Task description —
Your task is to restate the listing word for word without the pictures.

Data provided below:

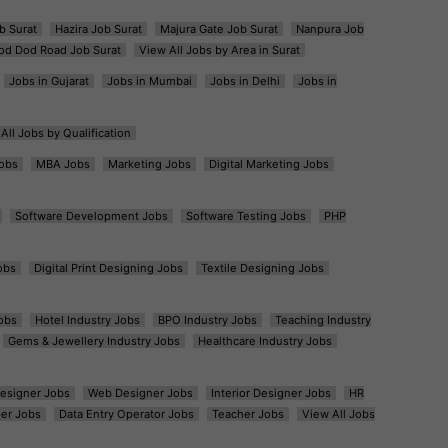
b Surat
Hazira Job Surat
Majura Gate Job Surat
Nanpura Job
od Dod Road Job Surat
View All Jobs by Area in Surat
Jobs in Gujarat
Jobs in Mumbai
Jobs in Delhi
Jobs in
All Jobs by Qualification
obs
MBA Jobs
Marketing Jobs
Digital Marketing Jobs
Software Development Jobs
Software Testing Jobs
PHP
obs
Digital Print Designing Jobs
Textile Designing Jobs
obs
Hotel Industry Jobs
BPO Industry Jobs
Teaching Industry
Gems & Jewellery Industry Jobs
Healthcare Industry Jobs
esigner Jobs
Web Designer Jobs
Interior Designer Jobs
HR
er Jobs
Data Entry Operator Jobs
Teacher Jobs
View All Jobs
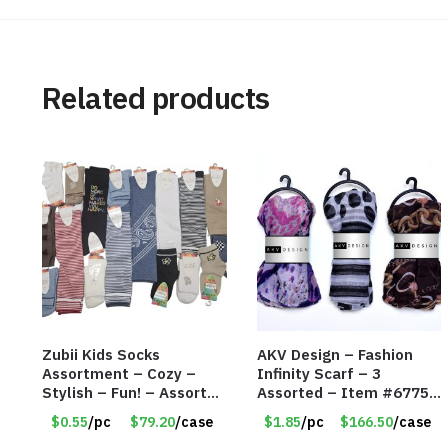
Related products
Zubii Kids Socks
AKV Design – Fashion
Assortment – Cozy –
Infinity Scarf – 3
Stylish – Fun! – Assorted
Assorted – Item #6775
colors & Styles – Item
R012
$0.55
/pc
$79.20
/case
$1.85
/pc
$166.50
/case
#7958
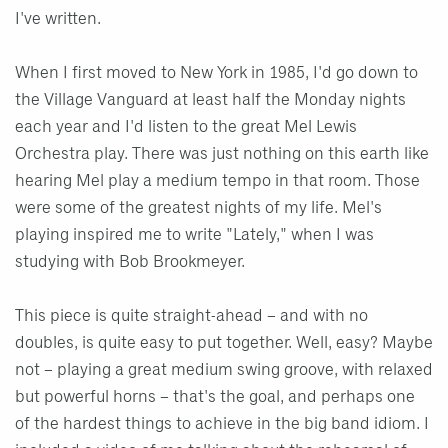
I've written.
When I first moved to New York in 1985, I'd go down to
the Village Vanguard at least half the Monday nights
each year and I'd listen to the great Mel Lewis
Orchestra play. There was just nothing on this earth like
hearing Mel play a medium tempo in that room. Those
were some of the greatest nights of my life. Mel's
playing inspired me to write "Lately," when I was
studying with Bob Brookmeyer.
This piece is quite straight-ahead – and with no
doubles, is quite easy to put together. Well, easy? Maybe
not – playing a great medium swing groove, with relaxed
but powerful horns – that's the goal, and perhaps one
of the hardest things to achieve in the big band idiom. I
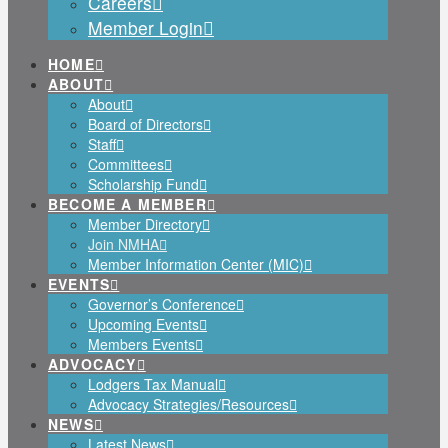
Careers
Member Login
HOME
ABOUT
About
Board of Directors
Staff
Committees
Scholarship Fund
BECOME A MEMBER
Member Directory
Join NMHA
Member Information Center (MIC)
EVENTS
Governor’s Conference
Upcoming Events
Members Events
ADVOCACY
Lodgers Tax Manual
Advocacy Strategies/Resources
NEWS
Latest News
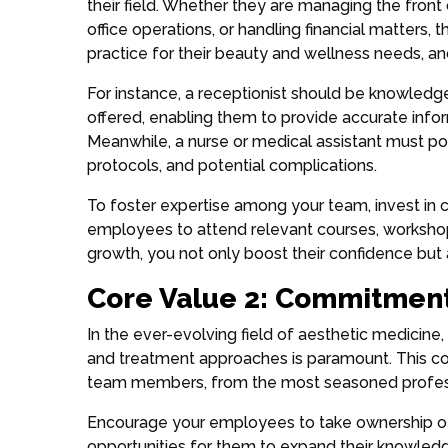
their field. Whether they are managing the front
office operations, or handling financial matters, 
practice for their beauty and wellness needs, and
For instance, a receptionist should be knowledg
offered, enabling them to provide accurate infor
Meanwhile, a nurse or medical assistant must p
protocols, and potential complications.
To foster expertise among your team, invest in 
employees to attend relevant courses, workshops
growth, you not only boost their confidence but
Core Value 2: Commitment
In the ever-evolving field of aesthetic medicine, 
and treatment approaches is paramount. This co
team members, from the most seasoned profes
Encourage your employees to take ownership of 
opportunities for them to expand their knowledge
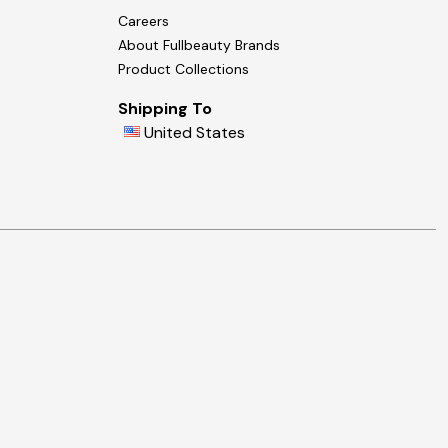
Careers
About Fullbeauty Brands
Product Collections
Shipping To
United States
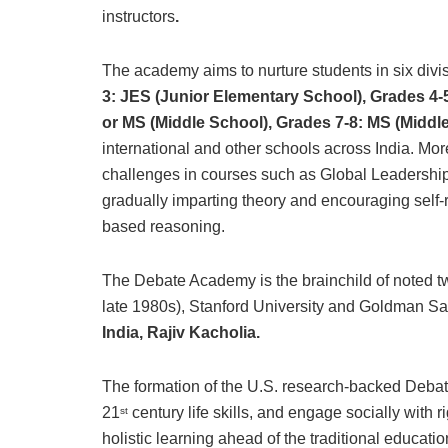
instructors
.
The academy aims to nurture students in six divi
3: JES (Junior Elementary School), Grades 4-
or MS (Middle School), Grades 7-8: MS (Middl
international and other schools across India. Mor
challenges in courses such as Global Leadership 
gradually imparting theory and encouraging self-r
based reasoning.
The Debate Academy is the brainchild of noted t
late 1980s), Stanford University and Goldman S
India, Rajiv Kacholia.
The formation of the U.S. research-backed Deb
21
century life skills, and engage socially with r
st
holistic learning ahead of the traditional educati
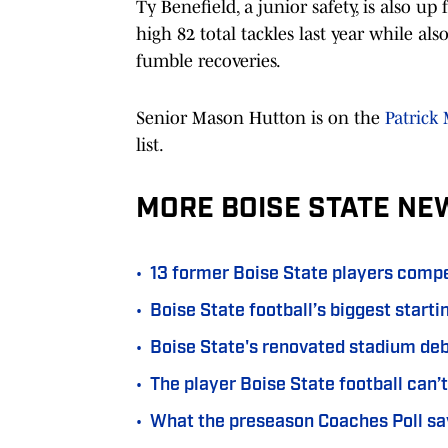
Ty Benefield, a junior safety, is also 
high 82 total tackles last year while al
fumble recoveries.
Senior Mason Hutton is on the
Patrick
list.
MORE BOISE STATE NE
•
13 former Boise State players compe
•
Boise State football’s biggest start
•
Boise State's renovated stadium d
•
The player Boise State football can’t
•
What the preseason Coaches Poll say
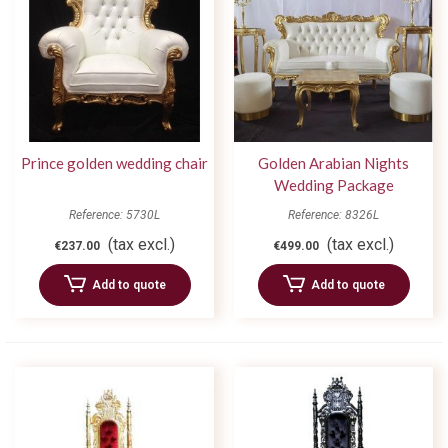
Prince golden wedding chair
Golden Arabian Nights
Wedding Package
Reference: 5730L
Reference: 8326L
(tax excl.)
(tax excl.)
€237.00
€499.00
Add to quote
Add to quote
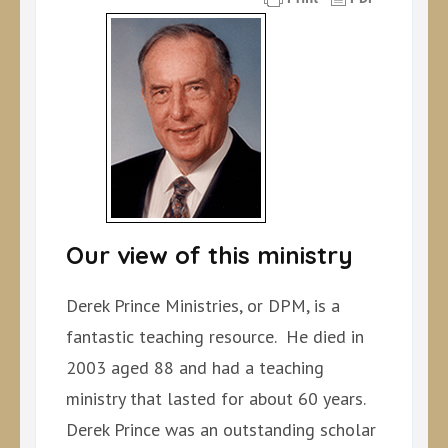
Our view of this ministry
Derek Prince Ministries, or DPM, is a
fantastic teaching resource. He died in
2003 aged 88 and had a teaching
ministry that lasted for about 60 years.
Derek Prince was an outstanding scholar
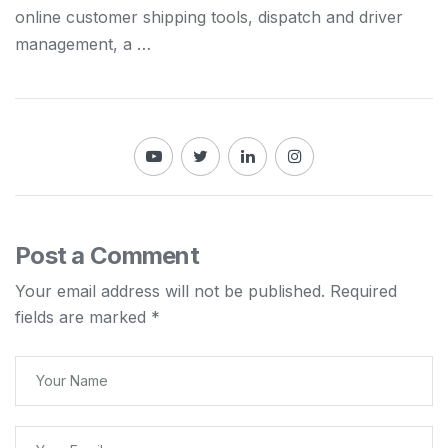
online customer
shipping
tools, dispatch
and
driver
management, a …
Post a Comment
Your email address will not be published.
Required
fields are marked
*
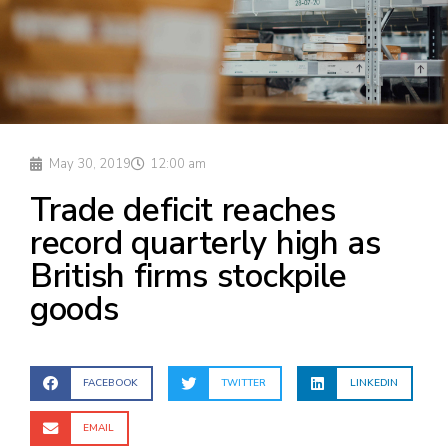
May 30, 2019
12:00 am
Trade deficit reaches
record quarterly high as
British firms stockpile
goods
FACEBOOK
TWITTER
LINKEDIN
EMAIL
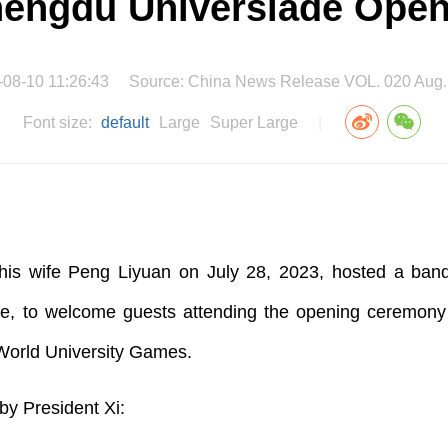
hengdu Universiade Ope
-08-10 11:26:43
Source: China News Release VOL. 020 Aug.
Font size:
default
Large
Super Large
|
his wife Peng Liyuan on July 28, 2023, hosted a banqu
e, to welcome guests attending the opening ceremony of
World University Games.
t by President Xi:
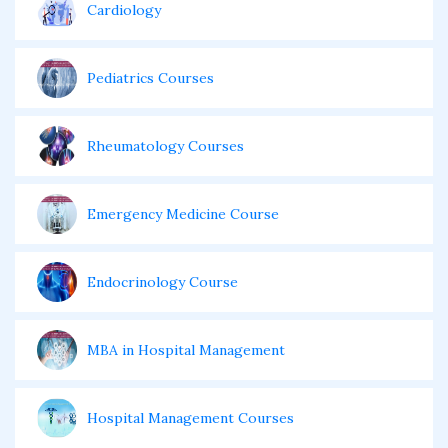
Cardiology
Pediatrics Courses
Rheumatology Courses
Emergency Medicine Course
Endocrinology Course
MBA in Hospital Management
Hospital Management Courses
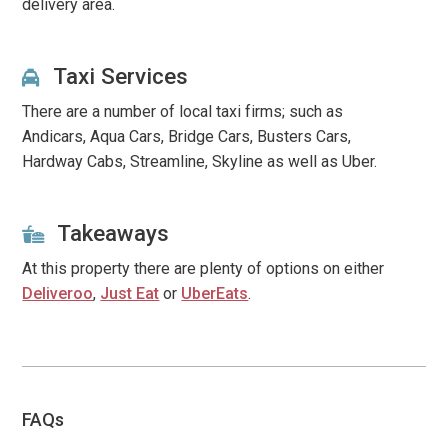
delivery area.
Taxi Services
There are a number of local taxi firms; such as
Andicars, Aqua Cars, Bridge Cars, Busters Cars,
Hardway Cabs, Streamline, Skyline
as well as Uber.
Takeaways
At this property there are plenty of options on either
Deliveroo
,
Just Eat
or
UberEats
.
FAQs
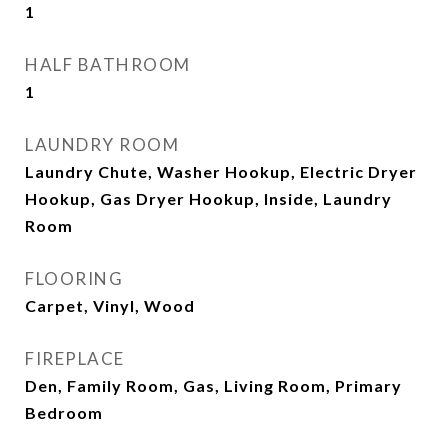
1
HALF BATHROOM
1
LAUNDRY ROOM
Laundry Chute, Washer Hookup, Electric Dryer
Hookup, Gas Dryer Hookup, Inside, Laundry
Room
FLOORING
Carpet, Vinyl, Wood
FIREPLACE
Den, Family Room, Gas, Living Room, Primary
Bedroom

End of Data provided.

Completed task —
b Surat
Hazira Job Surat
Majura Gate Job Surat
Nanpura Job
od Dod Road Job Surat
View All Jobs by Area in Surat
Jobs in Gujarat
Jobs in Mumbai
Jobs in Delhi
Jobs in
All Jobs by Qualification
obs
MBA Jobs
Marketing Jobs
Digital Marketing Jobs
Software Development Jobs
Software Testing Jobs
PHP
obs
Digital Print Designing Jobs
Textile Designing Jobs
obs
Hotel Industry Jobs
BPO Industry Jobs
Teaching Industry
Gems & Jewellery Industry Jobs
Healthcare Industry Jobs
esigner Jobs
Web Designer Jobs
Interior Designer Jobs
HR
er Jobs
Data Entry Operator Jobs
Teacher Jobs
View All Jobs
Related products
Zubii Kids Socks
AKV Design – Fashion
Assortment – Cozy –
Infinity Scarf – 3
Stylish – Fun! – Assorted
Assorted – Item #6775
colors & Styles – Item
R012
$0.55
/pc
$79.20
/case
$1.85
/pc
$166.50
/case
#7958
I've written.
When I first moved to New York in 1985, I'd go down to
the Village Vanguard at least half the Monday nights
each year and I'd listen to the great Mel Lewis
Orchestra play. There was just nothing on this earth like
hearing Mel play a medium tempo in that room. Those
were some of the greatest nights of my life. Mel's
playing inspired me to write "Lately," when I was
studying with Bob Brookmeyer.
This piece is quite straight-ahead – and with no
doubles, is quite easy to put together. Well, easy? Maybe
not – playing a great medium swing groove, with relaxed
but powerful horns – that's the goal, and perhaps one
of the hardest things to achieve in the big band idiom. I
Careers
Member Login
HOME
ABOUT
About
Board of Directors
Staff
Committees
Scholarship Fund
BECOME A MEMBER
Member Directory
Join NMHA
Member Information Center (MIC)
EVENTS
Governor’s Conference
Upcoming Events
Members Events
ADVOCACY
Lodgers Tax Manual
Advocacy Strategies/Resources
NEWS
Latest News
their field. Whether they are managing the front
office operations, or handling financial matters, 
practice for their beauty and wellness needs, and
For instance, a receptionist should be knowledg
offered, enabling them to provide accurate infor
Meanwhile, a nurse or medical assistant must p
protocols, and potential complications.
To foster expertise among your team, invest in 
employees to attend relevant courses, workshops
growth, you not only boost their confidence but
Core Value 2: Commitment
In the ever-evolving field of aesthetic medicine, 
and treatment approaches is paramount. This co
team members, from the most seasoned profes
Encourage your employees to take ownership of 
opportunities for them to expand their knowledge
Careers
About Fullbeauty Brands
Product Collections
Shipping To
United States
instructors
.
The academy aims to nurture students in six divi
3: JES (Junior Elementary School), Grades 4-
or MS (Middle School), Grades 7-8: MS (Middl
international and other schools across India. Mor
challenges in courses such as Global Leadership 
gradually imparting theory and encouraging self-r
based reasoning.
The Debate Academy is the brainchild of noted t
late 1980s), Stanford University and Goldman S
India, Rajiv Kacholia.
The formation of the U.S. research-backed Deb
21
century life skills, and engage socially with r
st
holistic learning ahead of the traditional educati
Ty Benefield, a junior safety, is also 
high 82 total tackles last year while al
fumble recoveries.
Senior Mason Hutton is on the
Patrick
list.
MORE BOISE STATE NE
•
13 former Boise State players compe
•
Boise State football’s biggest start
•
Boise State's renovated stadium d
•
The player Boise State football can’t
•
What the preseason Coaches Poll say
Prince golden wedding chair
Golden Arabian Nights
Wedding Package
Reference: 5730L
Reference: 8326L
(tax excl.)
(tax excl.)
€237.00
€499.00
Add to quote
Add to quote
Our view of this ministry
Derek Prince Ministries, or DPM, is a
fantastic teaching resource. He died in
2003 aged 88 and had a teaching
ministry that lasted for about 60 years.
Derek Prince was an outstanding scholar
online customer
shipping
tools, dispatch
and
driver
management, a …
Post a Comment
Your email address will not be published.
Required
fields are marked
*
May 30, 2019
12:00 am
Trade deficit reaches
record quarterly high as
British firms stockpile
goods
FACEBOOK
TWITTER
LINKEDIN
EMAIL
hengdu Universiade Ope
-08-10 11:26:43
Source: China News Release VOL. 020 Aug.
Font size:
default
Large
Super Large
|
his wife Peng Liyuan on July 28, 2023, hosted a banqu
e, to welcome guests attending the opening ceremony of
World University Games.
t by President Xi:
Cardiology
Pediatrics Courses
Rheumatology Courses
Emergency Medicine Course
Endocrinology Course
MBA in Hospital Management
Hospital Management Courses
delivery area.
Taxi Services
There are a number of local taxi firms; such as
Andicars, Aqua Cars, Bridge Cars, Busters Cars,
Hardway Cabs, Streamline, Skyline
as well as Uber.
Takeaways
At this property there are plenty of options on either
Deliveroo
,
Just Eat
or
UberEats
.
FAQs
1
HALF BATHROOM
1
LAUNDRY ROOM
Laundry Chute, Washer Hookup, Electric Dryer
Hookup, Gas Dryer Hookup, Inside, Laundry
Room
FLOORING
Carpet, Vinyl, Wood
FIREPLACE
Den, Family Room, Gas, Living Room, Primary
Bedroom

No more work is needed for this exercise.